AI2020_Project/Report_Klaudia_Przybylska.md

4.1 KiB

Report - Individual Project Klaudia Przybylska

General information

In our project, our agent - garbage truck is collecting trash from dumpsters on the grid and then bringing it to the garbage dump. However to make sure that it wasn't sorted incorrectly or mixed on the way because the road was bumpy, wastes is checked again before the truck is emptied and is sorted accordingly. The program uses Random Forest Classifier to recognize five types of rubbish:

  • cardboard
  • glass
  • metal
  • paper
  • plastic Before running the program it is obligatory to unpack "Garbage classifier.rar" and "ClassificationGarbage.rar".

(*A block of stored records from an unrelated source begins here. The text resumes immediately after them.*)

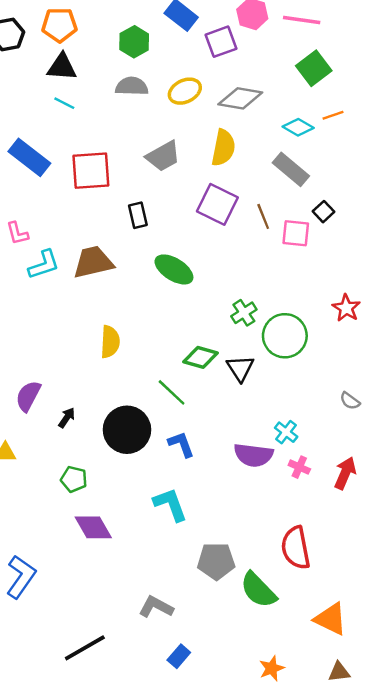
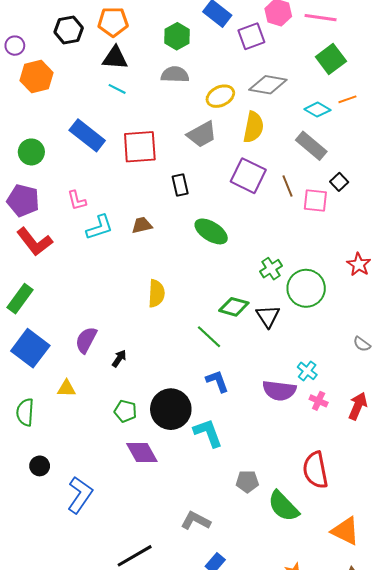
yellow ellipse: (185, 91) -> (220, 96), moved
brown trapezoid: (93, 262) -> (142, 225), size x0.6
black circle: (127, 430) -> (171, 409), moved
gray pentagon: (216, 561) -> (247, 481), size x0.7

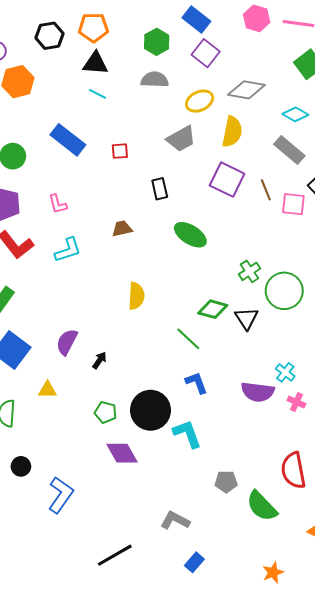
purple square: (251, 36) -> (206, 53), moved, turned -32
red square: (140, 147) -> (120, 151), size x0.5
cyan L-shape: (100, 227) -> (68, 250), moved

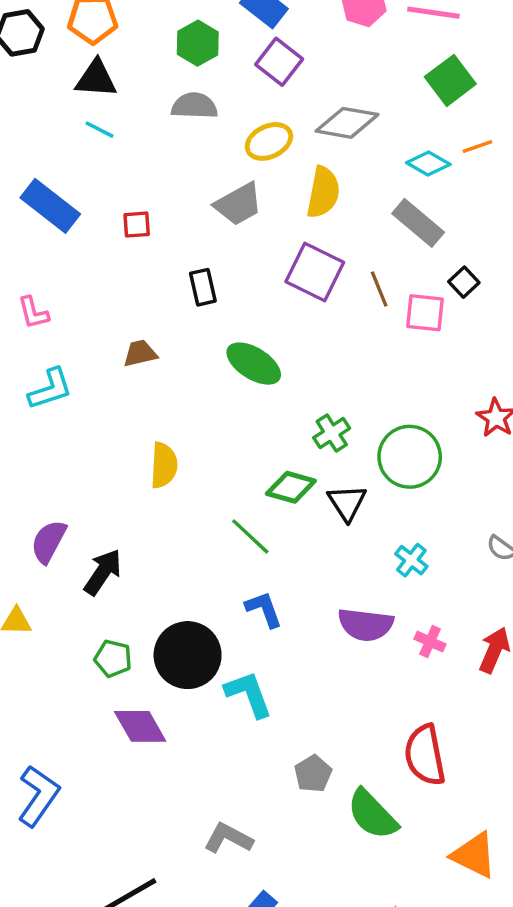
green cross: (250, 271) -> (332, 433), moved
black arrow: (100, 360) -> (103, 572), size x1.6
cyan cross: (285, 372) -> (411, 560), moved
gray pentagon: (226, 482) -> (313, 774), turned -30

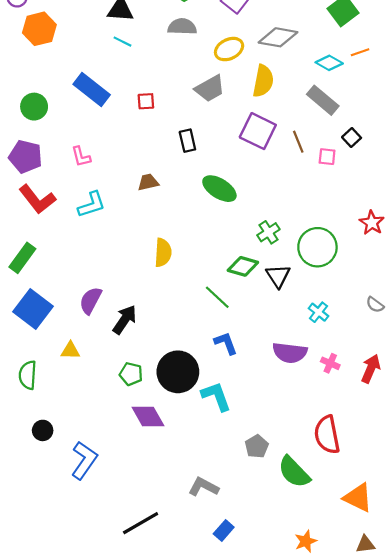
pink square: (425, 313) -> (327, 157), size x0.7

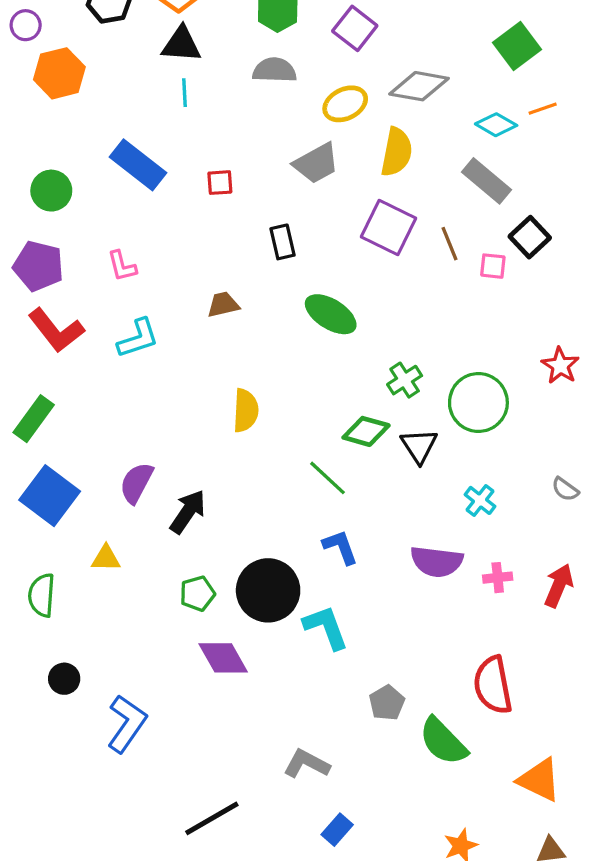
cyan line: (123, 42) -> (185, 93), turned 60
black square: (352, 137) -> (530, 237), size x1.4
pink cross: (330, 363) -> (498, 578), turned -30
green pentagon: (131, 374) -> (197, 594), turned -30

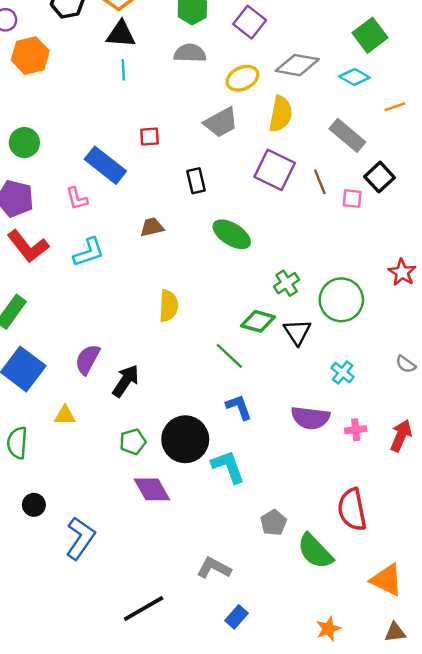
orange line: (543, 109) -> (395, 107), moved
cyan diamond: (496, 125) -> (354, 77), moved
blue rectangle: (138, 165) -> (105, 165), moved

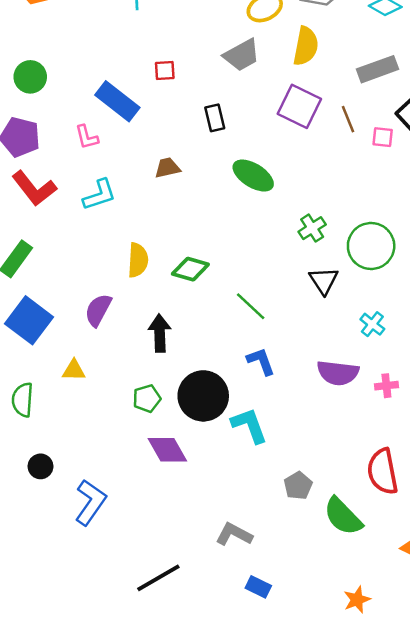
gray rectangle: (347, 135) -> (377, 69), turned -60
yellow semicircle: (169, 306) -> (138, 260), moved
green diamond: (258, 321) -> (190, 269), moved
black arrow: (126, 381) -> (160, 333), moved, turned -36
blue rectangle: (236, 617) -> (258, 587), turned 75

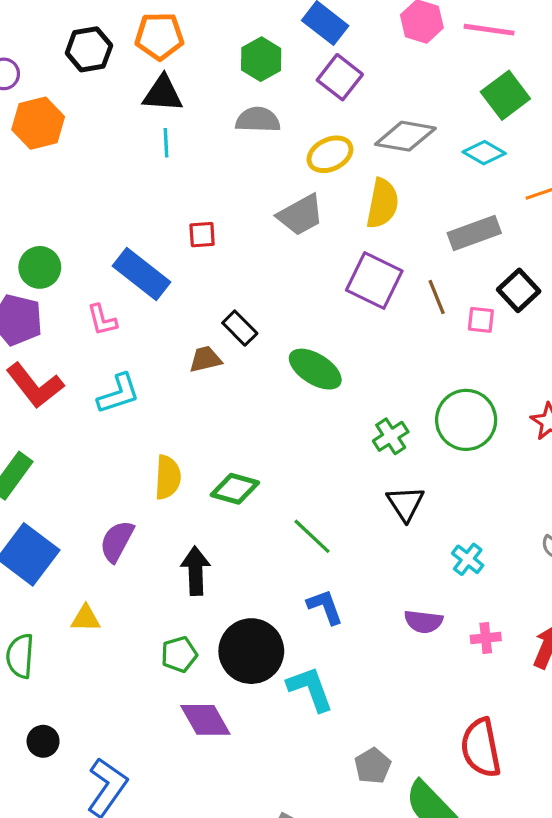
green circle: (30, 77) -> (40, 267), moved
black rectangle: (215, 118) -> (240, 328), moved, turned -32
green circle: (371, 246) -> (466, 420), moved
purple semicircle: (338, 373) -> (423, 622), size x0.7

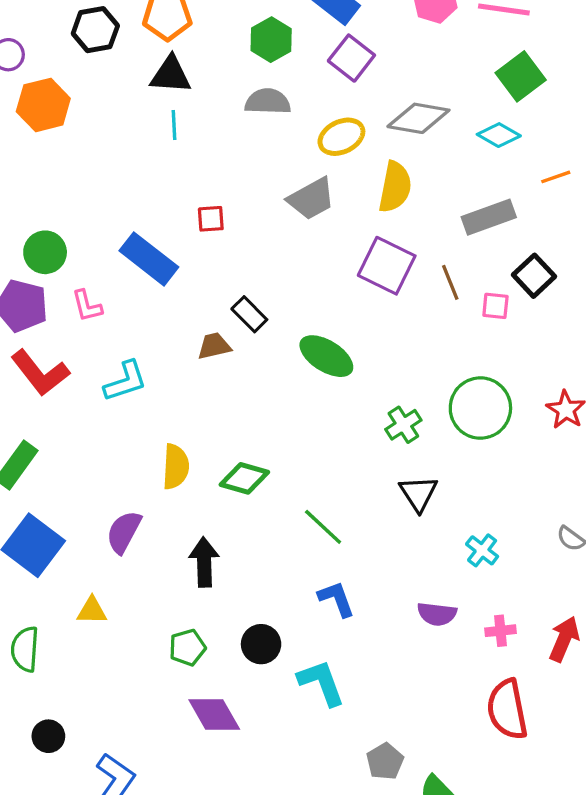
pink L-shape: (102, 320) -> (87, 306), moved
black circle: (251, 651) -> (261, 644), size x0.6
red semicircle: (481, 748) -> (507, 709), moved

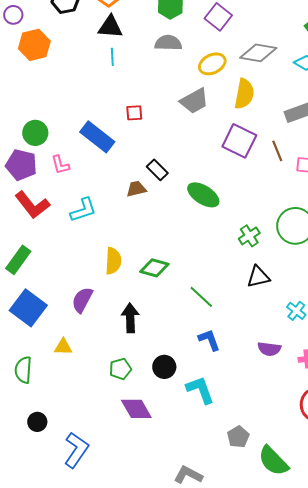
black triangle: (418, 493) -> (258, 277), turned 50

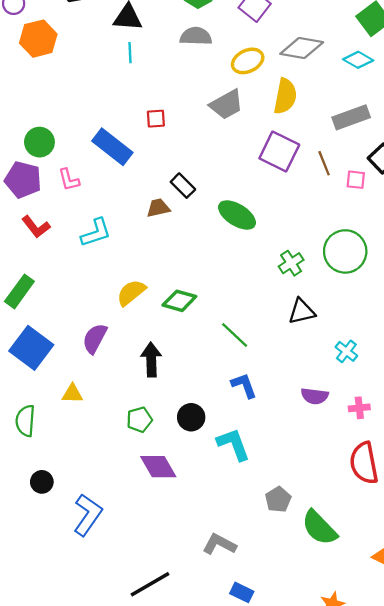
red L-shape: (32, 205) -> (36, 227), size x0.7
yellow semicircle: (113, 261) -> (131, 293), turned -132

Extracting information from images

In order to use Random Forest Classifier to classify pictures, I used three global feature descriptors:

  • Hu Moments - responsible for capturing information about shapes because they have information about intensity and position of pixels. They are invariant to image transformations (unlike moments or central moments).
def hu_moments(image):
    gray = cv2.cvtColor(image, cv2.COLOR_BGR2GRAY)
    moments = cv2.moments(gray)
    huMoments = cv2.HuMoments(moments).flatten()
    return huMoments
  • Color histogram - representation of the distribution of colors in an image.
def histogram(image, mask=None):
    image = cv2.cvtColor(image, cv2.COLOR_BGR2HSV)
    hist  = cv2.calcHist([image], [0, 1, 2], None, [8, 8, 8], [0, 256, 0, 256, 0, 256])
    cv2.normalize(hist, hist)
    histogram = hist.flatten()
    return histogram
  • Haralick Texture is used to quantify an image based on texture (the consistency of patterns and colors in an image).
def haralick(image):
    gray = cv2.cvtColor(image, cv2.COLOR_BGR2GRAY)
    haralick = mahotas.features.haralick(gray).mean(axis=0)
    return haralick
  • All three features are then stacked into one matrix and used in training the classifier, and in the same way for testing it.
allFeatures = np.hstack([histo, hara, huMoments])

##Creating test and training sets Data is divided between two sets, where training set contains 80% of all data and test set only 20%. Images are randomly shuffled.

allFileNames = os.listdir(sourceDir)
np.random.shuffle(allFileNames)
trainingFileNames, testFileNames = np.split(np.array(allFileNames), [int(len(allFileNames) * (1 - testRatio))])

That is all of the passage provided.